Fiberglass, (also called fiberglass and glass fiber), is material made
from extremely fine fibers of glass. It is used as a reinforcing agent
for many polymer products; the resulting composite material, properly
known as fiber-reinforced polymer (FRP) or glass-reinforced plastic
(GRP), is called "fiberglass" in popular usage. Glassmakers throughout
history have experimented with glass fibers, but mass manufacture of
fiberglass was only made possible with the invention of finer machine
tooling. In 1893, Edward Drummond Libbey exhibited a dress at the
World's Columbian Exposition incorporating glass fibers with the
diameter and texture of silk fibers. This was first worn by the popular
stage actress of the time Georgia Cayvan.

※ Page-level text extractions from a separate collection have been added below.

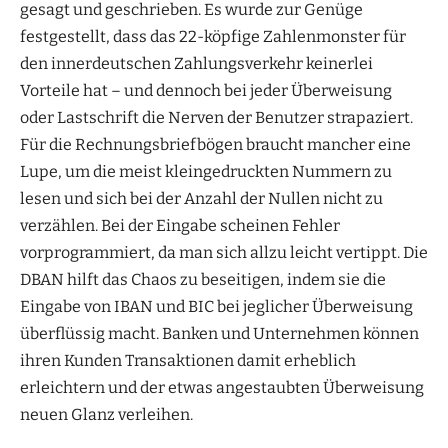
gesagt und geschrieben. Es wurde zur Genüge
festgestellt, dass das 22-köpfige Zahlenmonster für
den innerdeutschen Zahlungsverkehr keinerlei
Vorteile hat – und dennoch bei jeder Überweisung
oder Lastschrift die Nerven der Benutzer strapaziert.
Für die Rechnungsbriefbögen braucht mancher eine
Lupe, um die meist kleingedruckten Nummern zu
lesen und sich bei der Anzahl der Nullen nicht zu
verzählen. Bei der Eingabe scheinen Fehler
vorprogrammiert, da man sich allzu leicht vertippt. Die
DBAN hilft das Chaos zu beseitigen, indem sie die
Eingabe von IBAN und BIC bei jeglicher Überweisung
überflüssig macht. Banken und Unternehmen können
ihren Kunden Transaktionen damit erheblich
erleichtern und der etwas angestaubten Überweisung
neuen Glanz verleihen.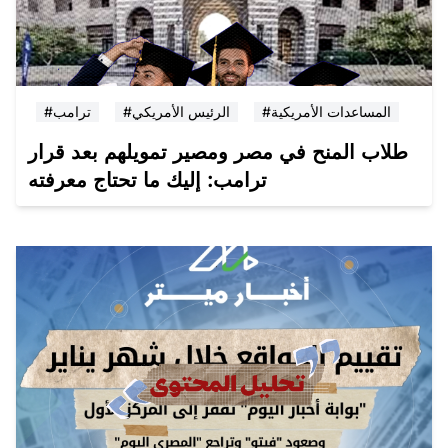
#المساعدات الأمريكية
#الرئيس الأمريكي
#ترامب
طلاب المنح في مصر ومصير تمويلهم بعد قرار
ترامب: إليك ما تحتاج معرفته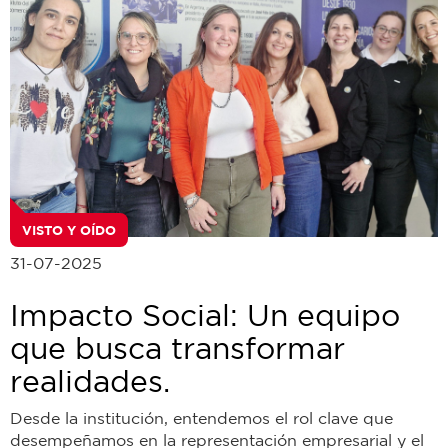
VISTO Y OÍDO
31-07-2025
Impacto Social: Un equipo
que busca transformar
realidades.
Desde la institución, entendemos el rol clave que
desempeñamos en la representación empresarial y el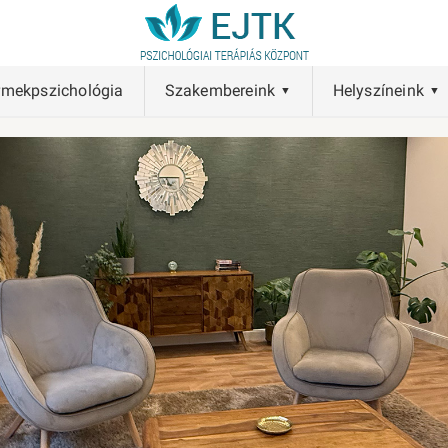
rmekpszichológia
Szakembereink
Helyszíneink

Uses for regular fiberglass include mats,
thermal insulation, electrical insulation, reinforcement of various
materials, tent poles, sound absorption, heat- and corrosion-resistant
fabrics, high-strength fabrics, arrows, bows and crossbows, translucent
roofing panels, automobile bodies, electrical insulation and boat hulls.
The Nature of Glass
- Glass is typically viewed as an elastic solid in which no significant crystallization has occurred. Thus there is no long-range ordering or extended formation of any Bravais lattice. It follows that glass, even as a fiber, has little crystalline structure (see amorphous solid). The properties of the structure of glass in its softened stage are very much like its properties when spun into fiber. One definition of glass is "an inorganic substance in a condition which is continuous with, and analogous to the liquid state of that substance, but which, as a result of a reversible change in viscosity during cooling, has attained so high a degree of viscosity as to be, for all practical purposes, rigid."

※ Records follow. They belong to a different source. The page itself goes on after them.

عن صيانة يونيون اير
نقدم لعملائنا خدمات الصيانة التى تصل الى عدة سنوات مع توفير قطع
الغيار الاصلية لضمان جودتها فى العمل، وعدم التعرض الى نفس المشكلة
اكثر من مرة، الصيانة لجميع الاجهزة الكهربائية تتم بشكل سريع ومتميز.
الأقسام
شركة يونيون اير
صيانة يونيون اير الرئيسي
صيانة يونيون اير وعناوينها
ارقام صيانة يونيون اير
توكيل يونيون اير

- Generally speaking, the atomic or molecular structure of glass exists in a metastable state with respect to its crystalline form. This essentially reflects their formation from a non-equilibrium supercooled liquid state. Fundamental principles of Gibbs free energy minimization dictate this thermodynamic driving force towards crystallinity, long-range symmetry and thermodynamic equilibrium.
Types of Fiber Glass
- Two types of fiberglass are most commonly used.
- They are S-glass and E-glass.
- E-glass has good insulation properties and it will maintain its properties up to 1500 degree F(815 deg C).
- S-glass has a high tensile strength and is stiffer than E-glass.
Properties of Glass
- Glass fibers are useful because of their high ratio of surface area to weight. However, the increased surface area makes them much more susceptible to chemical attack. By trapping air within them, blocks of glass fiber make good thermal insulation, with a thermal conductivity of the order of 0.05 W/(mK).
- The strength of glass is usually tested and reported for "virgin" or pristine fibers -- those which have just been manufactured. The freshest, thinnest fibers are the strongest because the thinner fibers are more ductile. The more the surface is scratched, the less the resulting tenacity. Because glass has an amorphous structure, its properties are the same along the fiber and across the fiber. Humidity is an important factor in the tensile strength. Moisture is easily adsorbed, and can worsen microscopic cracks and surface defects, and lessen tenacity.
- In contrast to carbon fiber, glass can undergo more elongation before it breaks. There is a correlation between bending diameter of the filament and the filament diameter. The viscosity of the molten glass is very important for manufacturing success. During drawing (pulling of the glass to reduce fiber circumference), the viscosity should be relatively low. If it is too high, the fiber will break during drawing. However, if it is too low, the glass will form droplets rather than drawing out into fiber.